Comparison of the Analgesic and Anti-Inflammatory Effects of Xiaoyuningkun Decoction with Cynanchum Paniculatum and Fukeqianjin in a Mouse Model of Pelvic Inflammatory Disease.


BACKGROUND Preclinical and clinical studies have shown that the extract of Cynanchum paniculatum (bunge) kitag and the fukeqianjin formulation have beneficial effects in pelvic inflammatory disease (PID). This study aimed to compare the effects of Cynanchum paniculatum and fukeqianjin with a new decoction, xiaoyuningkun, consisting of Melia toosendan, Angelica biserrata, and Cynanchum paniculatum, in a mouse model of PID. MATERIAL AND METHODS The mouse model of PID included injection of the upper genital tract with hydrochloric acid (HCl) and lipopolysaccharide (LPS). The control group underwent sham treatment with 0.9% physiological saline. Cynanchum paniculatum, fukeqianjin, and xiaoyuningkun decoction were administered orally for 15 days.
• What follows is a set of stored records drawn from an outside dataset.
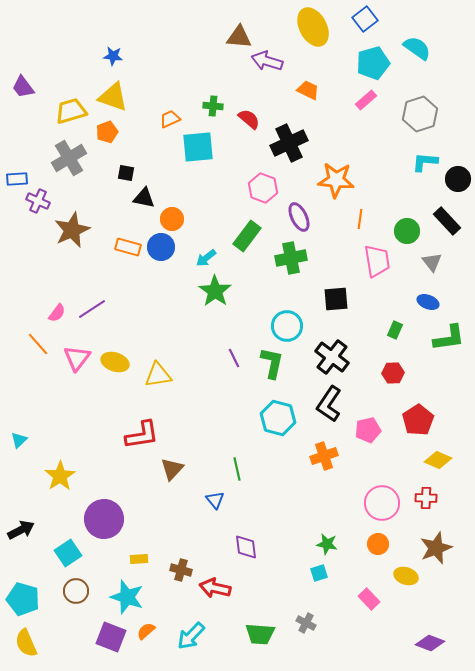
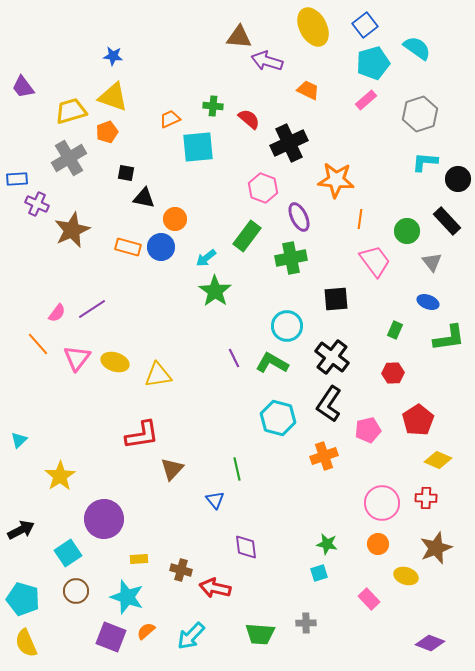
blue square at (365, 19): moved 6 px down
purple cross at (38, 201): moved 1 px left, 3 px down
orange circle at (172, 219): moved 3 px right
pink trapezoid at (377, 261): moved 2 px left; rotated 28 degrees counterclockwise
green L-shape at (272, 363): rotated 72 degrees counterclockwise
gray cross at (306, 623): rotated 30 degrees counterclockwise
Acetic acid-induced writhing and thermal nociception hot plate tests evaluated the analgesic effects of treatment. Mouse uterus and Fallopian tubes were examined histologically to evaluate the degree of inflammation. Immunohistochemistry was used to measure the protein expression of intercellular adhesion molecule-1 (ICAM-1) and vascular endothelial growth factor (VEGF). Enzyme-linked immunosorbent assay (ELISA) measured serum levels of inflammatory cytokines. RESULTS Treatment with xiaoyuningkun decoction significantly reduced the pain threshold in the mouse model of PID and the degree of inflammation in the uterus and Fallopian tubes compared with Cynanchum paniculatum and fukeqianjin. Cynanchum paniculatum decoction significantly reduced the serum levels of interleukin-1ß (IL-1ß), tumor necrosis factor-alpha (TNF-alpha), ICAM-1, and VEGF, and the expression of ICAM-1 and VEGF in the mouse uterus and Fallopian tubes. CONCLUSIONS The new xiaoyuningkun decoction had analgesic and anti-inflammatory effects in the mouse model of PID, possibly by inhibiting ICAM-1, VEGF, and inflammatory cytokines.